PS - From Kevin Roe:
From: kjroe@iastate.edu
Sent: Thursday, July 17, 2008 11:24 AM
To: Strong, Ellen; Kevin J. Roe
Cc: fwgna@hotmail.com; Dillon Jr., Robert T.
Subject: Re: FW: Gene Trees and Species Trees

To the list members: Although I am not a member of the FWGNA group I want to clarify something, namely the question posed at the AMS meeting in Carbondale that prompted Rob to alert the community to the process of lineage sorting etc.The question I asked was: "Does everyone here agree that gene trees equal species trees?" because to me that was the implication of where the discussion was going. Personally, I do not think that gene trees necessarily equal speciestrees and therefore am concerned about the use of barcoding for species delineation (intentionally or unintentionally).

Kevin J. Roe
Natural Resource Ecology & Management
Iowa State University
339 Science II
Ames, IA 5011-3221


(1) Kingman, J. F. C. (2000) Origins of the coalescent: 1974 - 1982. Genetics 156: 1461-1463.

(2) Jennings, W. B. & Edwards, S. V. (2005) Speciational history of Australian grass finches (Peophila) inferred from thirty gene trees. Evolution 59: 2033-2047.

(3) Wakeley, J. (2008) Coalescent Theory, An Introduction. Roberts & Company, Greenwood Village, CO. 326 pp.

(4) Maddison, W. P. 1997. Gene trees in species trees. Systematic Biology 46:523–536.

(5) Dillon, R. T., Jr. & R. C. Frankis (2004) High levels of mitochondrial DNA sequence divergence in isolated populations of freshwater snails of the genus Goniobasis. Am. Malac. Bull. 19: 69-77.

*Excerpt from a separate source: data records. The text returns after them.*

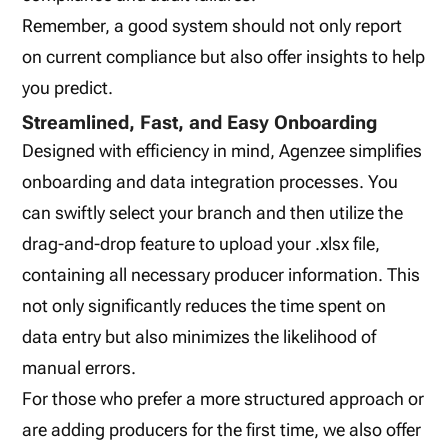
Remember, a good system should not only report
on current compliance but also offer insights to help
you predict.
Streamlined, Fast, and Easy Onboarding
Designed with efficiency in mind, Agenzee simplifies
onboarding and data integration processes. You
can swiftly select your branch and then utilize the
drag-and-drop feature to upload your .xlsx file,
containing all necessary producer information. This
not only significantly reduces the time spent on
data entry but also minimizes the likelihood of
manual errors.
For those who prefer a more structured approach or
are adding producers for the first time, we also offer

(6) Lee, T., H. C. Hong, J. J. Kim and D. O’Foighil (2007) Phylogenetic incongruence involving nuclear and mitochondrial markers in Korean populations of the freshwater snail genus Semisulcospira (Cerithioidea: Pleuroceridae). Molec. Phylog. Evol. 43: 386-397. See my essay of February '08 for more.

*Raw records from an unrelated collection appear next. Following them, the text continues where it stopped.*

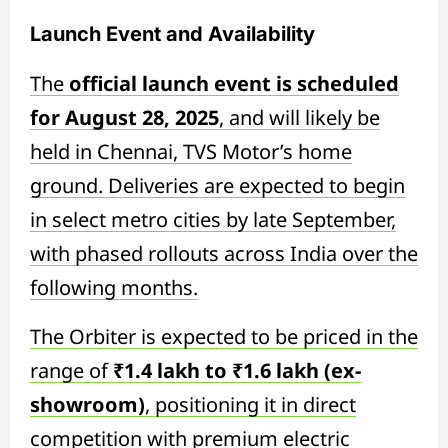
Launch Event and Availability
The
official launch event is scheduled
for August 28, 2025
, and will likely be
held in Chennai, TVS Motor’s home
ground. Deliveries are expected to begin
in select metro cities by late September,
with phased rollouts across India over the
following months.
The Orbiter is expected to be priced in the
range of
₹1.4 lakh to ₹1.6 lakh (ex-
showroom)
, positioning it in direct
competition with premium electric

(7) Walther, A., T. Lee, J. B. Burch, and D. Ó Foighil (2006) E Pluribus Unum: A phylogenetic and phylogeographic reassessment of Laevapex (Pulmonata: Ancylidae), a North American genus of freshwater limpets. Molecular Phylogenetics and Evolution, 40: 501-516. See my essay of July '07 for more.

(8) Dillon, R. T., Jr. & J. D. Robinson (in press) The snails the dinosaurs saw: are the pleurocerid populations of the Older Appalachians a relict of the Paleozoic Era? JNABS.

(9) The manuscript detailing most of our observations on reproductive isolation is still in preparation. But the gene tree has been published: Wethington, A.R. & C. Lydeard (2007) A molecular phylogeny of Physidae (Gastropoda: Basommatophora) based on mitochondrial DNA sequences. Journal of Molluscan Studies 73: 241 - 257. See my essay of October '07 for more.